From the records below, take each line where the string "Бугаец" shows up and copy it.

* * * * * * * * *

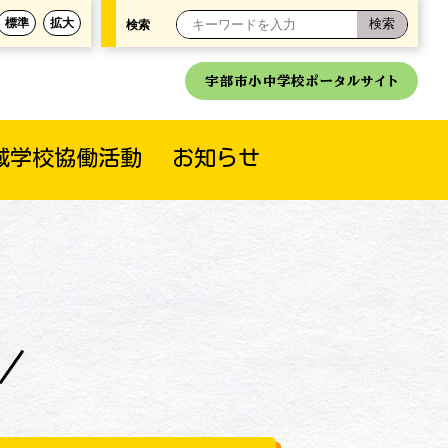
標準
拡大
検索
宇部市小中学校ポータルサイト
域学校協働活動
お知らせ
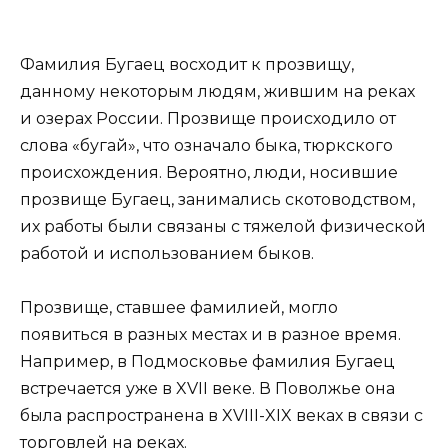
Фамилия Бугаец восходит к прозвищу,
данному некоторым людям, жившим на реках
и озерах России. Прозвище происходило от
слова «бугай», что означало быка, тюркского
происхождения. Вероятно, люди, носившие
прозвище Бугаец, занимались скотоводством,
их работы были связаны с тяжелой физической
работой и использованием быков.
Прозвище, ставшее фамилией, могло
появиться в разных местах и в разное время.
Например, в Подмосковье фамилия Бугаец
встречается уже в XVII веке. В Поволжье она
была распространена в XVIII-XIX веках в связи с
торговлей на реках.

* * * * * * * * *

* [OUTPUT OF THE EXERCISE]
Фамилия Бугаец восходит к прозвищу,
прозвище Бугаец, занимались скотоводством,
Например, в Подмосковье фамилия Бугаец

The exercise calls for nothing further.